TASK INSTRUCTIONS
Of the lines in the listing below, count those containing "Sitio". Provide the count and nothing else.

INPUT MATERIAL
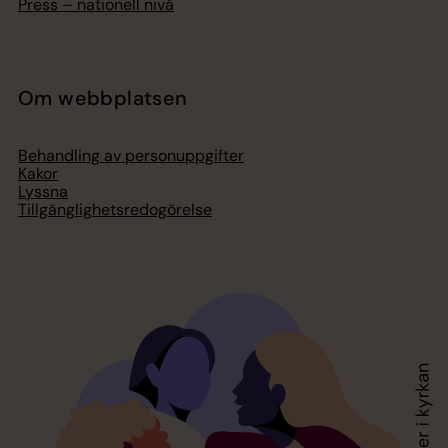
Press – nationell nivå
Om webbplatsen
Behandling av personuppgifter
Kakor
Lyssna
Tillgänglighetsredogörelse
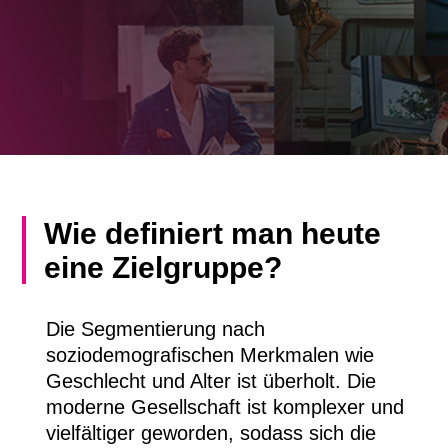
Wie definiert man heute
eine Zielgruppe?
Die Segmentierung nach
soziodemografischen Merkmalen wie
Geschlecht und Alter ist überholt. Die
moderne Gesellschaft ist komplexer und
vielfältiger geworden, sodass sich die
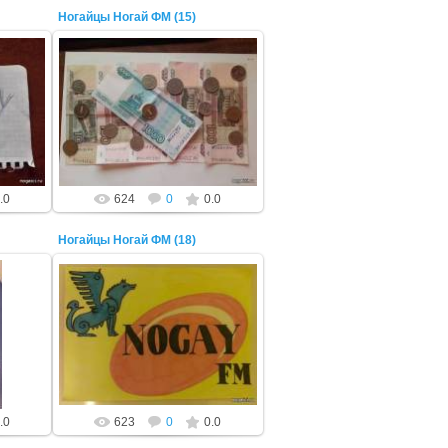
Ногайцы Ногай ФМ (15)
22 Октября 2014
ADMIN
.0
624
0
0.0
Ногайцы Ногай ФМ (18)
22 Октября 2014
ADMIN
.0
623
0
0.0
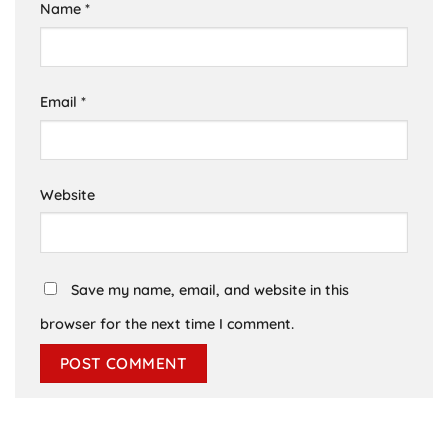
Name
*
Email
*
Website
Save my name, email, and website in this
browser for the next time I comment.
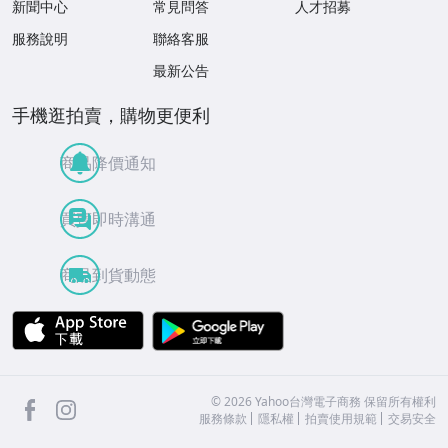
新聞中心
常見問答
人才招募
服務說明
聯絡客服
最新公告
手機逛拍賣，購物更便利
商品降價通知
買賣即時溝通
商品到貨動態
APP Store
Google Play
facebook
Instagram
©
2026
Yahoo台灣電子商務 保留所有權利
服務條款
隱私權
拍賣使用規範
交易安全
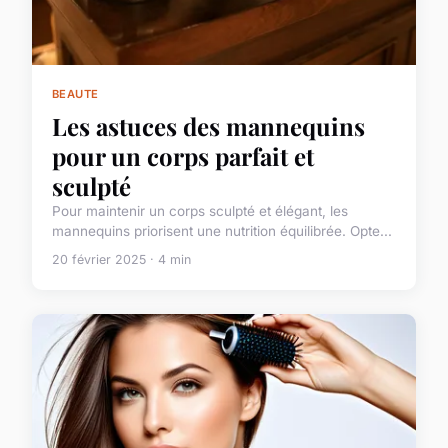
BEAUTE
Les astuces des mannequins
pour un corps parfait et
sculpté
Pour maintenir un corps sculpté et élégant, les
mannequins priorisent une nutrition équilibrée. Opte...
20 février 2025 · 4 min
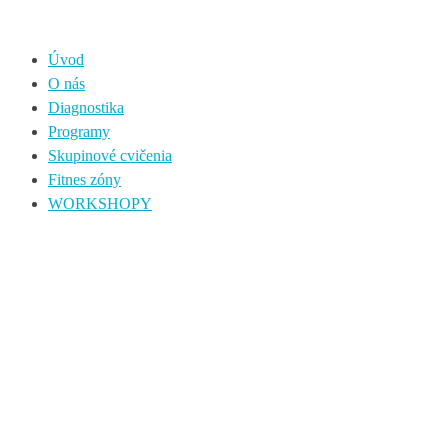
Úvod
O nás
Diagnostika
Programy
Skupinové cvičenia
Fitnes zóny
WORKSHOPY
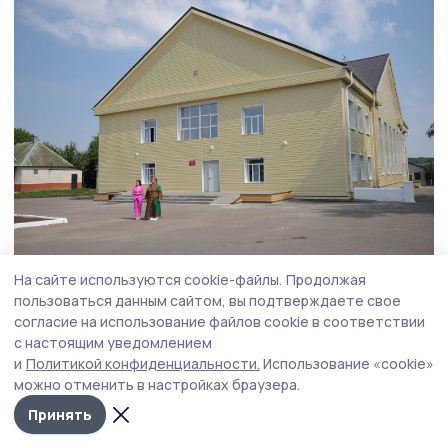
На сайте используются cookie-файлы.
Продолжая
Фото: Алексей Бучнев
пользоваться данным сайтом, вы подтверждаете свое
согласие на использование файлов cookie в соответствии
Губернатор проверил и исполнение поручения
с настоящим уведомлением
по капремонту крыши на улице Советской
и
Политикой конфиденциальности.
Использование «cookie»
в Жердевке. Подрядчик выполнил работы
можно отменить в настройках браузера.
в полном объёме и раньше обещанного срока.
Принять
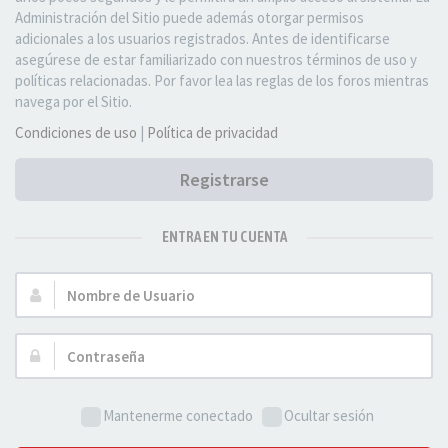
Administración del Sitio puede además otorgar permisos
adicionales a los usuarios registrados. Antes de identificarse
asegúrese de estar familiarizado con nuestros términos de uso y
políticas relacionadas. Por favor lea las reglas de los foros mientras
navega por el Sitio.
Condiciones de uso
|
Política de privacidad
Registrarse
ENTRA EN TU CUENTA
Nombre
de
Usuario:
Contraseña:
Mantenerme conectado
Ocultar sesión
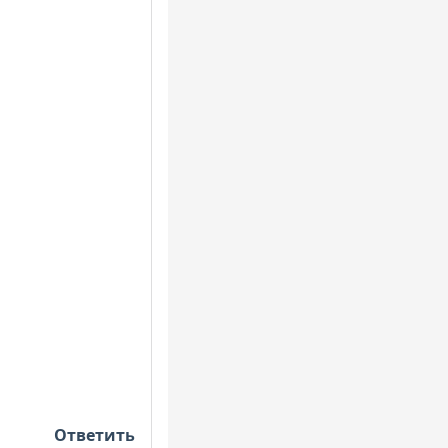
Ответить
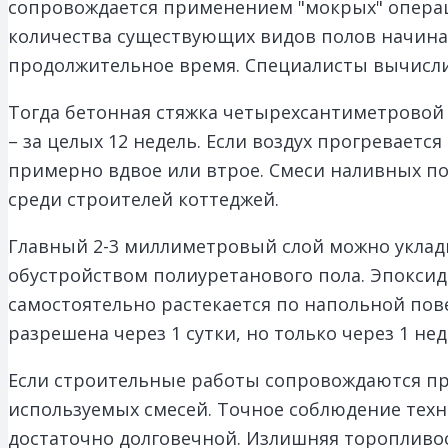
сопровождается применением "мокрых" операц
количества существующих видов полов начинае
продолжительное время. Специалисты вычислил
Тогда бетонная стяжка четырехсантиметровой
– за целых 12 недель. Если воздух прогреваетс
примерно вдвое или втрое. Смеси наливных п
среди строителей коттеджей.
Главный 2-3 миллиметровый слой можно уклады
обустройством полиуретанового пола. Эпоксидн
самостоятельно растекается по напольной по
разрешена через 1 сутки, но только через 1 н
Если строительные работы сопровождаются пр
используемых смесей. Точное соблюдение техн
достаточно долговечной. Излишняя торопливо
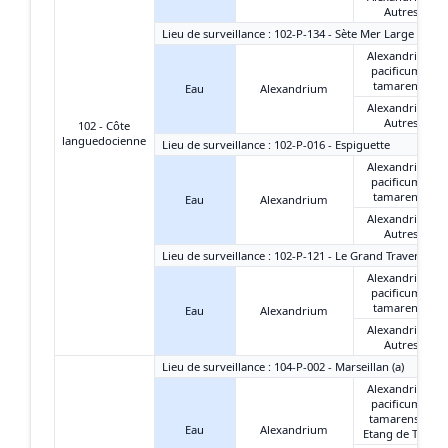
Autres
Lieu de surveillance : 102-P-134 - Sète Mer Large
Alexandrium
pacificum +
tamarense
Eau
Alexandrium
Alexandrium
Autres
102 - Côte
languedocienne
Lieu de surveillance : 102-P-016 - Espiguette
Alexandrium
pacificum +
tamarense
Eau
Alexandrium
Alexandrium
Autres
Lieu de surveillance : 102-P-121 - Le Grand Travers Oue
Alexandrium
pacificum +
tamarense
Eau
Alexandrium
Alexandrium
Autres
Lieu de surveillance : 104-P-002 - Marseillan (a)
Alexandrium
pacificum +
tamarense -
Eau
Alexandrium
Etang de Thau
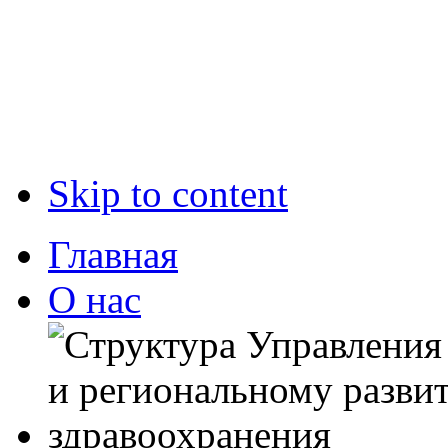
Skip to content
Главная
О нас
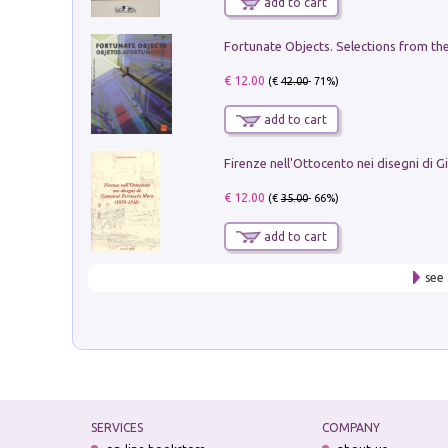
add to cart
€ 12.00
(€
42.00
- 71%)
add to cart
€ 12.00
(€
35.00
- 66%)
add to cart
see 
SERVICES
COMPANY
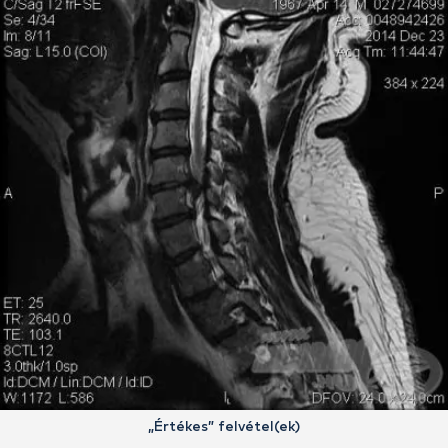
„Értékes” felvétel(ek)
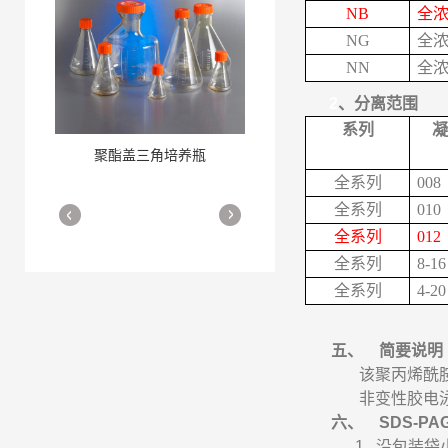
NB
全
NG
全
NN
全
2
、分离范围
系列
凝
聚酯盖三角培养瓶
三角培养瓶
More
More
全系列
008
全系列
010
全系列
012
全系列
8-16
全系列
4-20
五、
简要说明
该聚丙烯酰
细胞培养瓶
More
非变性胶电
六、
SDS-PA
1.
沿包装袋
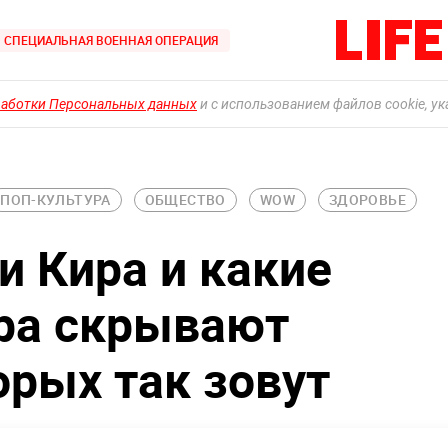
СПЕЦИАЛЬНАЯ ВОЕННАЯ ОПЕРАЦИЯ
работки Персональных данных
и с использованием файлов cookie, у
ПОП-КУЛЬТУРА
ОБЩЕСТВО
WOW
ЗДОРОВЬЕ
и Кира и какие
ра скрывают
рых так зовут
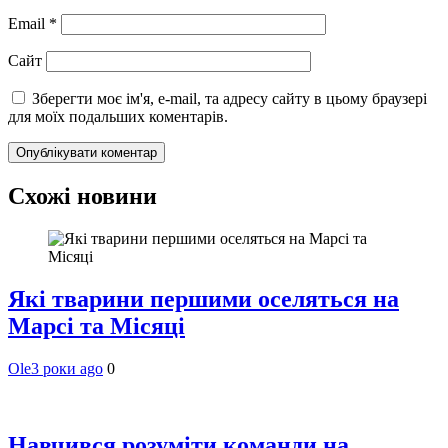
Email
*
Сайт
Зберегти моє ім'я, e-mail, та адресу сайту в цьому браузері
для моїх подальших коментарів.
Схожі новини
Які тварини першими оселяться на
Марсі та Місяці
Ole
3 роки ago
0
Навчився розуміти команди на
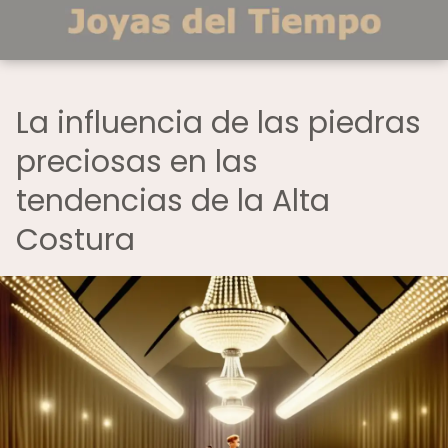
La influencia de las piedras
preciosas en las
tendencias de la Alta
Costura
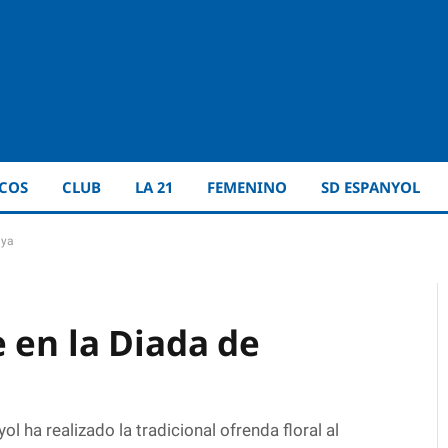
ICOS
CLUB
LA 21
FEMENINO
SD ESPANYOL
nya
 en la Diada de
 ha realizado la tradicional ofrenda floral al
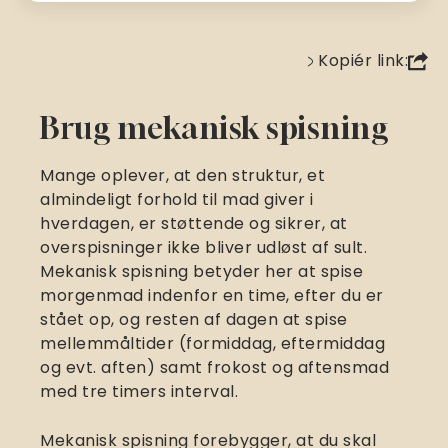
Kopiér link:
Brug mekanisk spisning
Mange oplever, at den struktur, et
almindeligt forhold til mad giver i
hverdagen, er støttende og sikrer, at
overspisninger ikke bliver udløst af sult.
Mekanisk spisning betyder her at spise
morgenmad indenfor en time, efter du er
stået op, og resten af dagen at spise
mellemmåltider (formiddag, eftermiddag
og evt. aften) samt frokost og aftensmad
med tre timers interval.
Mekanisk spisning forebygger, at du skal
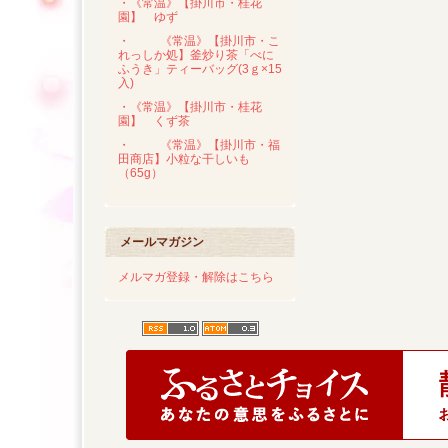
・《常温》【掛川市・桂花
園】 ゆず
・
《常温》【掛川市・こ
れっしか処】釜炒り茶「べに
ふうき」ティーバッグ(3ｇ×15
入)
・《常温》【掛川市・桂花
園】 くず茶
・
《常温》【掛川市・福
田商店】小粒な干しいも
（65g）
メールマガジン
メルマガ登録・解除はこちら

WRITTEN REPLY
2